South Dakota gov: no school next week, more tests coming
SIOUX FALLS, S.D. (AP) — Gov. Kristi Noem on Tuesday ordered South Dakota schools to stay closed again next week while the state waits for healthcare providers to make more testing available.
Officials announced earlier in the day that one more person has tested positive for COVID-19 in South Dakota, bringing the state’s total to 11. Authorities confirmed on Monday that one death last week was caused by COVID-19.
The new case is in Minnehaha County, which contains Sioux Falls, the state’s largest city. Five of the people who tested positive for the coronavirus live in the county. The latest case is a woman in her 50s.
All the positive cases have come from people who traveled outside the state and there is currently no evidence of it spreading in communities, officials said.
Noem on Monday met with leaders from two of the state’s largest healthcare providers, Sanford and Avera.

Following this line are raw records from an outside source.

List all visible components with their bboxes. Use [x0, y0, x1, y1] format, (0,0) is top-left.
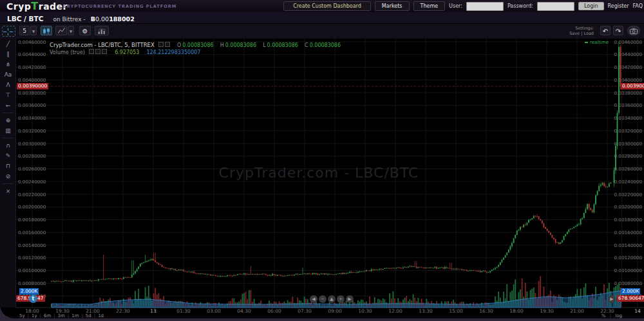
svg-text:0.00100000: 0.00100000 [614, 268, 643, 273]
range-1y[interactable]: 1y [32, 313, 37, 318]
scroll-to-latest-button[interactable]: ▶ [608, 295, 616, 303]
magnet-tool[interactable]: ∩ [0, 140, 16, 151]
social-button[interactable]: t [29, 295, 37, 303]
range-separator: | [68, 313, 69, 318]
chart-nav-button-3[interactable]: + [337, 295, 345, 303]
register-link[interactable]: Register [608, 3, 629, 9]
volume-level-tag-right: 2.000K [621, 288, 640, 295]
candlestick-icon [43, 28, 50, 35]
chart-nav-button-2[interactable]: ▲ [328, 295, 336, 303]
svg-text:0.00120000: 0.00120000 [18, 255, 46, 261]
high-value: 0.00083086 [225, 42, 256, 48]
svg-text:0.00100000: 0.00100000 [18, 268, 46, 273]
svg-text:0.00380000: 0.00380000 [18, 90, 46, 96]
svg-text:0.00340000: 0.00340000 [18, 115, 46, 121]
volume-value-tag-right: 678.90647 [617, 295, 644, 302]
password-input[interactable] [537, 2, 574, 11]
logo: CrypTrader [6, 0, 68, 13]
range-separator: | [40, 313, 41, 318]
password-label: Password: [507, 3, 533, 9]
redo-button[interactable]: ↷ [613, 26, 623, 35]
crosshair-button[interactable] [2, 26, 15, 37]
header-actions: Create Custom Dashboard Markets Theme Us… [283, 1, 643, 11]
range-separator: | [94, 313, 95, 318]
bottom-bar: 5y|1y|6m|3m|1m|5d|1d % | log [0, 313, 644, 318]
price-bold: 188002 [109, 15, 135, 23]
svg-text:0.00280000: 0.00280000 [18, 153, 46, 159]
range-6m[interactable]: 6m [44, 313, 51, 318]
svg-text:0.00460000: 0.00460000 [614, 39, 643, 45]
theme-button[interactable]: Theme [413, 1, 446, 11]
interval-dropdown[interactable]: ▼ [30, 26, 37, 35]
scale-controls: % | log [601, 313, 622, 318]
save-load-links[interactable]: Save | Load [569, 31, 594, 36]
measure-tool[interactable]: ▥ [0, 125, 16, 136]
range-3m[interactable]: 3m [58, 313, 65, 318]
brush-tool[interactable]: ✎ [0, 151, 16, 161]
arrow-tool[interactable]: ← [0, 100, 16, 111]
svg-text:0.00400000: 0.00400000 [18, 77, 46, 83]
user-label: User: [449, 3, 462, 9]
faq-link[interactable]: FAQ [633, 3, 643, 9]
hide-tool[interactable]: ⊘ [0, 171, 16, 181]
forecast-tool[interactable]: ⊤ [0, 90, 16, 100]
pair-price: 0.00188002 [95, 15, 135, 23]
user-input[interactable] [466, 2, 504, 11]
low-label: L [263, 42, 265, 48]
svg-text:0.00220000: 0.00220000 [614, 192, 643, 197]
percent-scale-button[interactable]: % [601, 313, 606, 318]
trendline-tool[interactable]: ╱ [0, 39, 16, 49]
chart-nav-button-0[interactable]: ◀ [310, 295, 317, 303]
snapshot-button[interactable] [627, 26, 640, 35]
range-5d[interactable]: 5d [86, 313, 91, 318]
chart-nav-button-1[interactable]: − [319, 295, 327, 303]
lock-tool[interactable]: ⊓ [0, 161, 16, 171]
svg-text:0.00280000: 0.00280000 [614, 153, 643, 159]
pitchfork-tool[interactable]: ⋔ [0, 59, 16, 69]
redo-icon: ↷ [616, 28, 621, 35]
close-label: C [305, 42, 308, 48]
indicators-button[interactable] [95, 26, 109, 35]
tool-divider [3, 138, 14, 138]
svg-text:0.00320000: 0.00320000 [18, 128, 46, 134]
study-settings-icon[interactable] [89, 49, 94, 54]
delete-tool[interactable]: × [0, 186, 16, 196]
tool-divider [3, 183, 14, 184]
login-button[interactable]: Login [578, 2, 604, 10]
log-scale-button[interactable]: log [615, 313, 622, 318]
channel-tool[interactable]: ∥ [0, 49, 16, 59]
style-dropdown[interactable]: ▼ [68, 26, 74, 35]
chart-legend: CrypTrader.com - LBC/BTC, 5, BITTREX O0.… [50, 40, 341, 54]
drawing-toolbar: ╱∥⋔AaΛ⊤←⊕▥∩✎⊓⊘× [0, 39, 16, 307]
pattern-tool[interactable]: Λ [0, 80, 16, 90]
last-price-tag-left: 0.00390000 [17, 83, 48, 89]
undo-button[interactable]: ↶ [600, 26, 611, 35]
price-prefix: 0.00 [95, 15, 109, 23]
range-5y[interactable]: 5y [19, 313, 25, 318]
svg-text:0.00340000: 0.00340000 [614, 115, 643, 121]
svg-text:0.00200000: 0.00200000 [18, 204, 46, 210]
study-close-icon[interactable] [102, 49, 107, 54]
chart-nav-button-4[interactable]: ▶ [346, 295, 354, 303]
create-dashboard-button[interactable]: Create Custom Dashboard [283, 1, 371, 11]
settings-button[interactable]: ⚙ [79, 26, 91, 35]
legend-toggle-icon[interactable] [158, 42, 164, 47]
legend-close-icon[interactable] [165, 42, 170, 47]
realtime-label: realtime [590, 40, 609, 45]
line-style-button[interactable] [55, 26, 67, 35]
volume-level-tag-left: 2.000K [19, 288, 39, 295]
markets-button[interactable]: Markets [375, 1, 410, 11]
range-1d[interactable]: 1d [98, 313, 104, 318]
candlestick-style-button[interactable] [41, 26, 52, 35]
text-tool[interactable]: Aa [0, 69, 16, 80]
range-1m[interactable]: 1m [71, 313, 79, 318]
top-header: CrypTrader CRYPTOCURRENCY TRADING PLATFO… [0, 0, 644, 12]
tool-divider [3, 113, 14, 113]
study-hide-icon[interactable] [95, 49, 100, 54]
chevron-down-icon: ▼ [32, 29, 35, 33]
realtime-dot-icon [585, 42, 588, 43]
line-chart-icon [58, 28, 65, 34]
volume-study-label: Volume (true) [50, 50, 85, 55]
interval-button[interactable]: 5 [19, 26, 30, 35]
zoom-tool[interactable]: ⊕ [0, 115, 16, 125]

The companies announced they would be coordinating to make more tests available and expanding testing to commercial labs. The state health lab has tested over 500 people for COVID-19 but experienced a slow down Monday when it ran low on the supplies needed to conduct the tests.

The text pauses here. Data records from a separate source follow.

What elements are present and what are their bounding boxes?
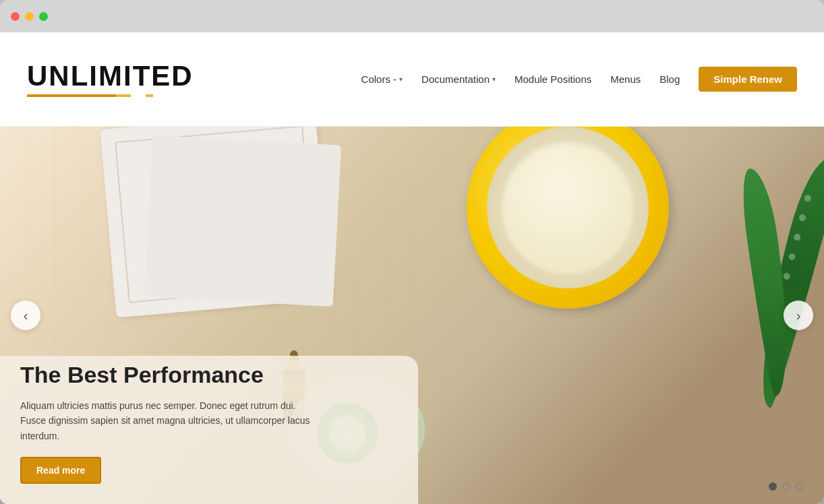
- chevron-down-icon: ▾: [492, 75, 496, 83]
- site-nav: Colors - ▾ Documentation ▾ Module Positi…: [361, 67, 797, 92]
- nav-item-menus[interactable]: Menus: [610, 73, 641, 85]
- lemon-inner: [487, 127, 649, 288]
- towel-decoration-2: [144, 135, 341, 307]
- traffic-light-minimize[interactable]: [25, 12, 34, 21]
- lemon-decoration: [467, 127, 669, 309]
- chevron-down-icon: ▾: [399, 75, 403, 83]
- hero-background: The Best Performance Aliquam ultricies m…: [0, 127, 824, 504]
- browser-window: UNLIMITED Colors - ▾ Documentation ▾ Mod…: [0, 0, 824, 504]
- logo-area: UNLIMITED: [27, 62, 194, 97]
- browser-chrome: [0, 0, 824, 32]
- nav-item-blog[interactable]: Blog: [659, 73, 680, 85]
- hero-content: The Best Performance Aliquam ultricies m…: [20, 361, 398, 484]
- hero-description: Aliquam ultricies mattis purus nec sempe…: [20, 398, 317, 443]
- read-more-button[interactable]: Read more: [20, 457, 101, 484]
- slider-dots: [769, 482, 804, 491]
- simple-renew-button[interactable]: Simple Renew: [699, 67, 797, 92]
- nav-item-documentation[interactable]: Documentation ▾: [421, 73, 496, 85]
- slider-next-button[interactable]: ›: [784, 301, 813, 330]
- nav-item-colors[interactable]: Colors - ▾: [361, 73, 403, 85]
- hero-title: The Best Performance: [20, 361, 398, 389]
- traffic-light-close[interactable]: [11, 12, 20, 21]
- browser-body: UNLIMITED Colors - ▾ Documentation ▾ Mod…: [0, 32, 824, 504]
- slider-dot-1[interactable]: [769, 482, 777, 491]
- slider-prev-button[interactable]: ‹: [11, 301, 40, 330]
- site-header: UNLIMITED Colors - ▾ Documentation ▾ Mod…: [0, 32, 824, 127]
- logo-underline: [27, 94, 175, 97]
- site-logo[interactable]: UNLIMITED: [27, 62, 194, 90]
- traffic-light-maximize[interactable]: [39, 12, 48, 21]
- hero-slider: The Best Performance Aliquam ultricies m…: [0, 127, 824, 504]
- slider-dot-2[interactable]: [782, 482, 790, 491]
- nav-item-module-positions[interactable]: Module Positions: [514, 73, 591, 85]
- slider-dot-3[interactable]: [796, 482, 804, 491]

“We hope by the end of the week to have hundreds and hundreds of tests every day available,”said the CEO of Sanford Kelby Krabbenhoft.
The governor said that one more week of school closures would give the state time to ramp up testing.

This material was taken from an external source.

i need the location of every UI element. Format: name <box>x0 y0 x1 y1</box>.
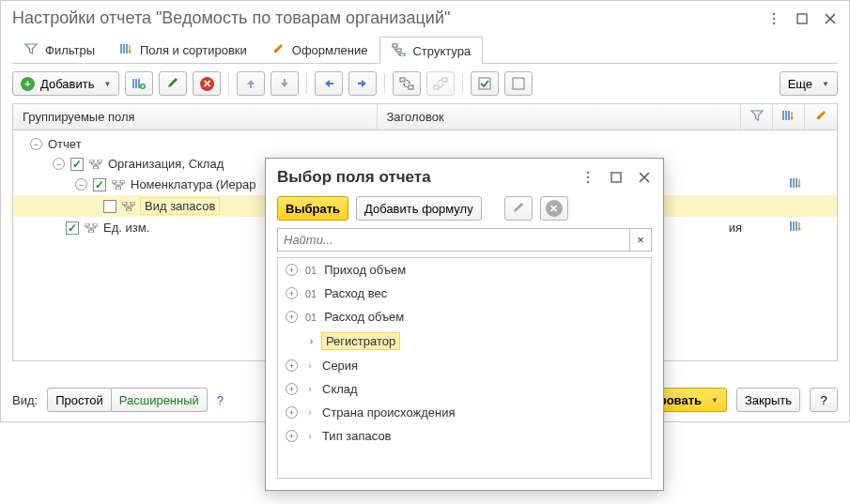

When asked if hospitals needed to brace for similar numbers of infections to the influenza epidemics that infected hundreds of thousands in 1918 and 1958, the governor said, “I believe because of the actions we’ve already taken, we won’t reach that level.”
Noem also raised the possibility of the Legislature funding a response to the outbreak and its economic effects when lawmakers convene for one day at the end of the month.
“The virus is having a ripple effect across the state,” Noem said.
Earlier in the day, Sioux Falls Mayor Paul TenHaken said bar and restaurant owners are particularly concerned with the drop off in customers. The city is not mandating any bar or restaurant shutdowns, but encouraging businesses to follow guidelines from the Centers for Disease Control and Prevention to limit gatherings to 10 or fewer people. He said the city is trying to help encourage people to order takeout.
For most people, the coronavirus causes only mild or moderate symptoms, such as fever and cough. For some, especially older adults and people with existing health problems, it can cause more severe illness, including pneumonia.
Sioux Falls also is setting up a fund to help people financially impacted by the outbreak. So far, businesses and nonprofits have donated $700,000. TenHaken asked landlords to be lenient on renters hit by the economic slow down.
“The last thing we want to see is evictions right now,” he said.